Page-level text extractions —
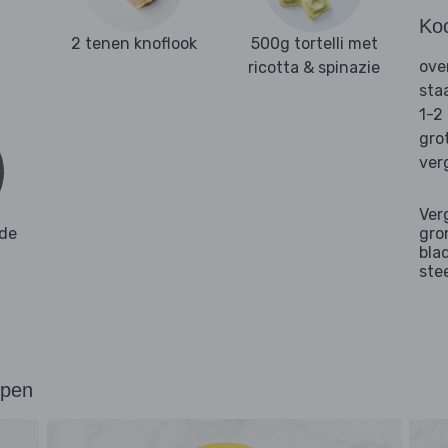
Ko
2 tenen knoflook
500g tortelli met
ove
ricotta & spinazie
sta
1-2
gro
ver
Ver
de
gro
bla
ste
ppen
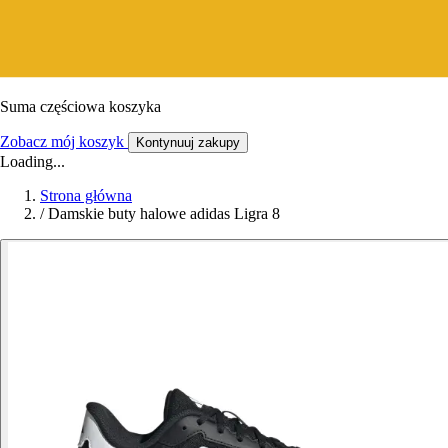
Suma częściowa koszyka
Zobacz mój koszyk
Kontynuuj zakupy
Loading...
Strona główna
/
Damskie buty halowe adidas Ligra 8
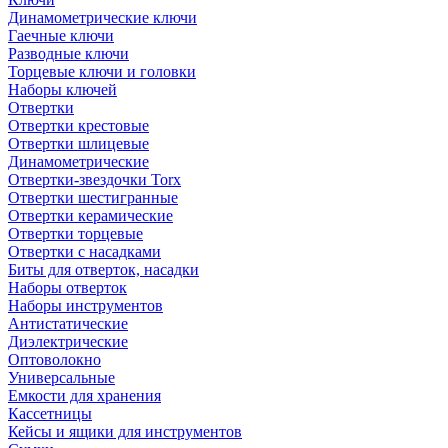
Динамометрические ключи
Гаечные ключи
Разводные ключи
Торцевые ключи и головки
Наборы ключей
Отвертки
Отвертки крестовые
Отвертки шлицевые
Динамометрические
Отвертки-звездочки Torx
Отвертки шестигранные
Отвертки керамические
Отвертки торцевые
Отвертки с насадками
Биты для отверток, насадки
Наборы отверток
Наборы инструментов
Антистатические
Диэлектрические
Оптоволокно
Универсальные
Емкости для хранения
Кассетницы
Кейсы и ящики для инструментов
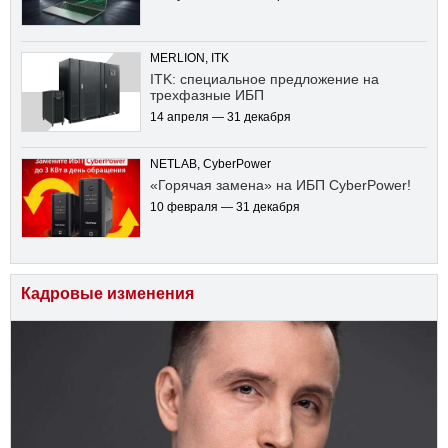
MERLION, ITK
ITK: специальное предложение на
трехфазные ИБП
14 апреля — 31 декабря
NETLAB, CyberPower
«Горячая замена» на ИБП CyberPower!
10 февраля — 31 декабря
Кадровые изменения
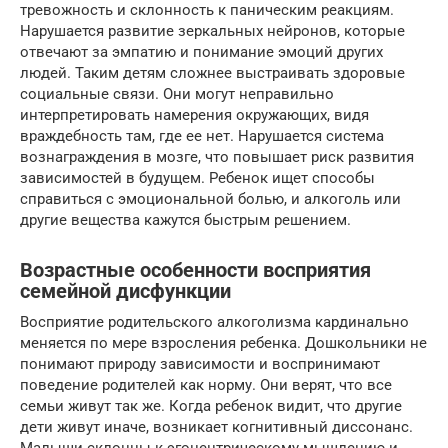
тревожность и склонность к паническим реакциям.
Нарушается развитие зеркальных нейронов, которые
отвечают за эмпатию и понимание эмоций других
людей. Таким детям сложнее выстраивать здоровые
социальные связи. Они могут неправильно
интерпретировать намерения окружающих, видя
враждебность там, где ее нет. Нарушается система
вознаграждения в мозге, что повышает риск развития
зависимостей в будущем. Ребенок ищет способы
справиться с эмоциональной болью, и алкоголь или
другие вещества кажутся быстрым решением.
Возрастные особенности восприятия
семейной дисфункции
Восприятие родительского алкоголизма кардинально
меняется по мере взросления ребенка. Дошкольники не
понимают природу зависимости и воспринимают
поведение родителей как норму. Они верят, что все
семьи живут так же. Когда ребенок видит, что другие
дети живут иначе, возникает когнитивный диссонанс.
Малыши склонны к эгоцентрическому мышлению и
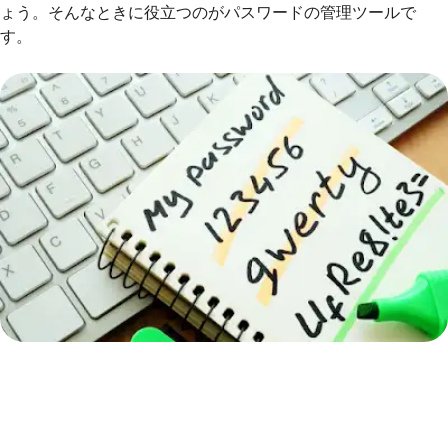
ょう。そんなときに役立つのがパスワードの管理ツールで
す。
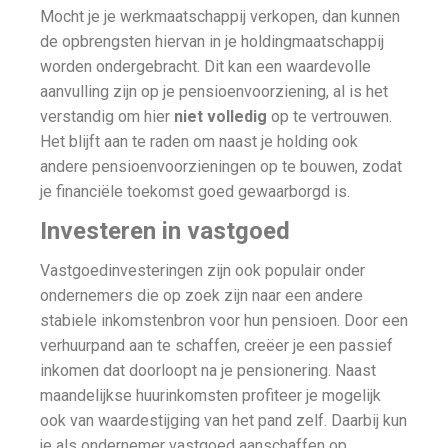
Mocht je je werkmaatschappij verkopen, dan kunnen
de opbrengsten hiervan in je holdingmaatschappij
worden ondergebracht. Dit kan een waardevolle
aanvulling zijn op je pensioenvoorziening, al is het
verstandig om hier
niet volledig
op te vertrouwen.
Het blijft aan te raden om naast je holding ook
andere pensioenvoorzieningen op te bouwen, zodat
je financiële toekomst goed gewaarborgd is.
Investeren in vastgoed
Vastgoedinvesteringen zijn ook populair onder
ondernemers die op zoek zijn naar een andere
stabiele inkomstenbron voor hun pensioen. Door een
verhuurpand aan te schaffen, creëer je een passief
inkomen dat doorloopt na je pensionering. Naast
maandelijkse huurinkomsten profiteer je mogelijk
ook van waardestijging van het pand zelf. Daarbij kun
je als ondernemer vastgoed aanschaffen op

WHAT TO WORK ON — Reproduce without change every line of the entries above, from the one containing "stabiele inkomstenbron voor" through the last.

EXERCISE RESULT —
stabiele inkomstenbron voor hun pensioen. Door een
verhuurpand aan te schaffen, creëer je een passief
inkomen dat doorloopt na je pensionering. Naast
maandelijkse huurinkomsten profiteer je mogelijk
ook van waardestijging van het pand zelf. Daarbij kun
je als ondernemer vastgoed aanschaffen op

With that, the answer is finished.